Je regrette ce qui vient de se passer avec l’amendement de Mme Le Feur : le sous-amendement réduit totalement sa portée, alors que son objectif était partagé, je crois, par une grande partie de l’hémicycle. C’est pour ma part un grand regret, alors que nous aurions pu agir pour une gestion durable des forêts.S’agissant de l’amendement no 155, il a pour objectif de lutter contre la perte des chemins forestiers nécessaires à la lutte contre les incendies, en inscrivant les pratiques à suivre dans le schéma régional de gestion sylvicole des bois et forêts des particuliers. S’il est indispensable de favoriser l’accès des pompiers en forêt, il n’en demeure pas moins que les nécessaires travaux de débroussaillement et d’élagage ne doivent se faire que dans le strict cadre de la prévention et de la lutte contre les incendies, afin de réduire autant que possible l’atteinte à la faune et à la […]

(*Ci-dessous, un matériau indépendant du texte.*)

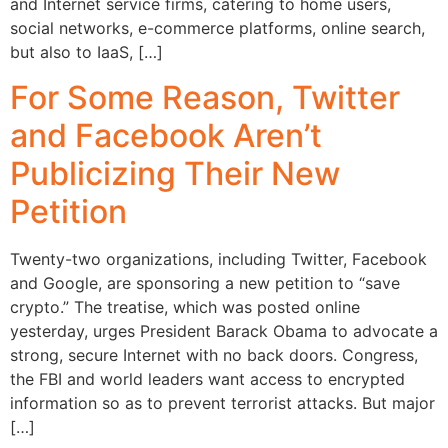
and Internet service firms, catering to home users,
social networks, e-commerce platforms, online search,
but also to IaaS, […]
For Some Reason, Twitter
and Facebook Aren’t
Publicizing Their New
Petition
Twenty-two organizations, including Twitter, Facebook
and Google, are sponsoring a new petition to “save
crypto.” The treatise, which was posted online
yesterday, urges President Barack Obama to advocate a
strong, secure Internet with no back doors. Congress,
the FBI and world leaders want access to encrypted
information so as to prevent terrorist attacks. But major
[…]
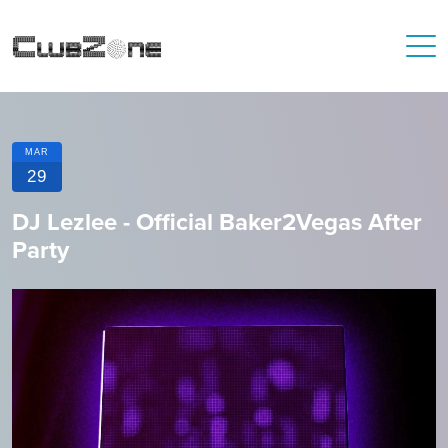
MAR
29
DJ Lezlee - Official Baker2Vegas After
Party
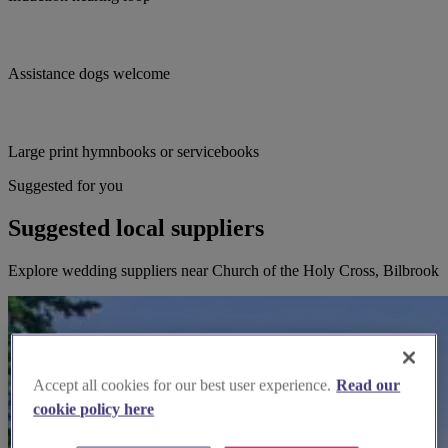
Assistance dogs welcome
Large print hymnbooks or servicebooks
Suggested for you
Suggested local suppliers
Explore wedding suppliers near Church of the Holy Cross, Bilbrook
Accept all cookies for our best user experience.
Read our
cookie policy here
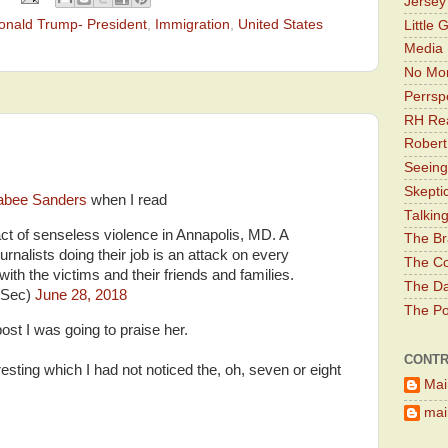
Jerse
onald Trump- President
,
Immigration
,
United States
Little 
Media 
No Mor
Perrsp
RH Rea
Robert
Seeing
Skepti
abee Sanders
when I read
Talkin
ct of senseless violence in Annapolis, MD. A
The Br
urnalists doing their job is an attack on every
The Co
th the victims and their friends and families.
The Da
sSec)
June 28, 2018
The Pol
ost I was going to praise her.
CONTR
esting which I had not noticed the, oh, seven or eight
Mai
main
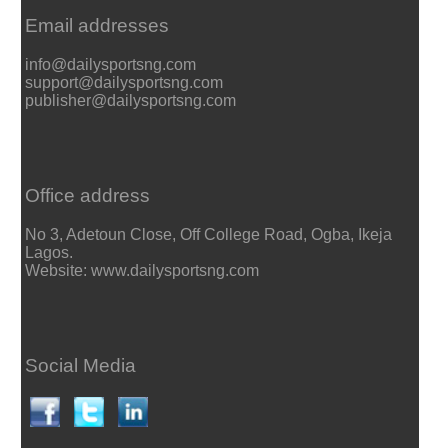
Email addresses
info@dailysportsng.com
support@dailysportsng.com
publisher@dailysportsng.com
Office address
No 3, Adetoun Close, Off College Road, Ogba, Ikeja
Lagos.
Website: www.dailysportsng.com
Social Media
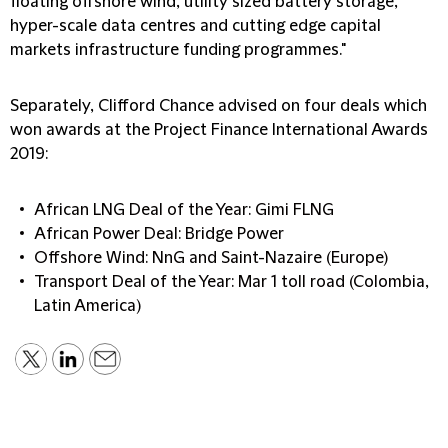
floating offshore wind, utility sized battery storage,
hyper-scale data centres and cutting edge capital
markets infrastructure funding programmes."
Separately, Clifford Chance advised on four deals which
won awards at the Project Finance International Awards
2019:
African LNG Deal of the Year: Gimi FLNG
African Power Deal: Bridge Power
Offshore Wind: NnG and Saint-Nazaire (Europe)
Transport Deal of the Year: Mar 1 toll road (Colombia,
Latin America)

Quel est l’avis de la commission ?
Vous demandez que l’on restreigne les débroussaillements aux voies de circulation utilisées dans le cadre de la lutte contre les incendies, mais il se trouve que les forestiers en ont aussi besoin pour d’autres raisons, notamment pour exploiter la forêt. Avis défavorable.
Quel est l’avis du Gouvernement ?
Le 5o du nouvel article du code forestier traite des pratiques sylvicoles qui doivent être indiquées dans les schémas régionaux de gestion sylvicole pour augmenter la résilience des forêts. Le traitement des bords de chemins forestiers ne me semble pas relever de cet alinéa ni de ce type de documents : il relève davantage de l’alinéa 15 de l’article 15 de la proposition de loi, qui prévoit déjà qu’un plan simple de gestion « identifie les mesures de prévention pouvant contribuer, directement ou indirectement, à la défense des forêts contre les incendies et précise celles qui ont un caractère obligatoire. » De fait, votre demande est déjà prise en compte dans le texte. Avis défavorable.
La parole est à M. Hervé de Lépinau.
C’est avec ce genre de considérations que nous avons failli perdre la totalité du cheptel de tortues d’Hermann dans le massif des Maures. À la demande des écologistes, le traitement des sous-bois et le débroussaillement ont été interdits. Résultat : quand le feu s’est installé, les tortues – participant à la biodiversité – ont brûlé. (M. Pierre Meurin applaudit.) Votre volonté de bien faire étant souvent source de catastrophes, je ne pense pas que votre solution soit la bonne. (Applaudissements sur les bancs du groupe RN.)
La parole est à Mme Sandra Regol.
Je vais essayer de m’adresser à vous, madame la ministre déléguée, monsieur le rapporteur et monsieur le président de la commission des affaires économiques, car c’est, me semble-t-il, la règle – même si tout le monde semble l’oublier ce soir.Si nous assistons actuellement à la sixième extinction de masse des espèces, c’est précisément parce qu’on ne leur laisse plus d’espaces de vie. Quand tout a brûlé en Gironde, il y a quelques mois, les espaces qui ont le mieux résisté sont ceux dans lesquels il y avait de la diversité et des lieux de biodiversité avec des pousses basses et des pousses hautes.En limitant la portée du présent amendement comme celle des précédents, vous essayer d’empêcher cette diversité d’exister. Je sais que la diversité pose problème à certains rangs de cet hémicycle. (Applaudissements sur quelques bancs du groupe Écolo-NUPES. – Exclamations sur les bancs du groupe […]
Je mets aux voix l’amendement no 155.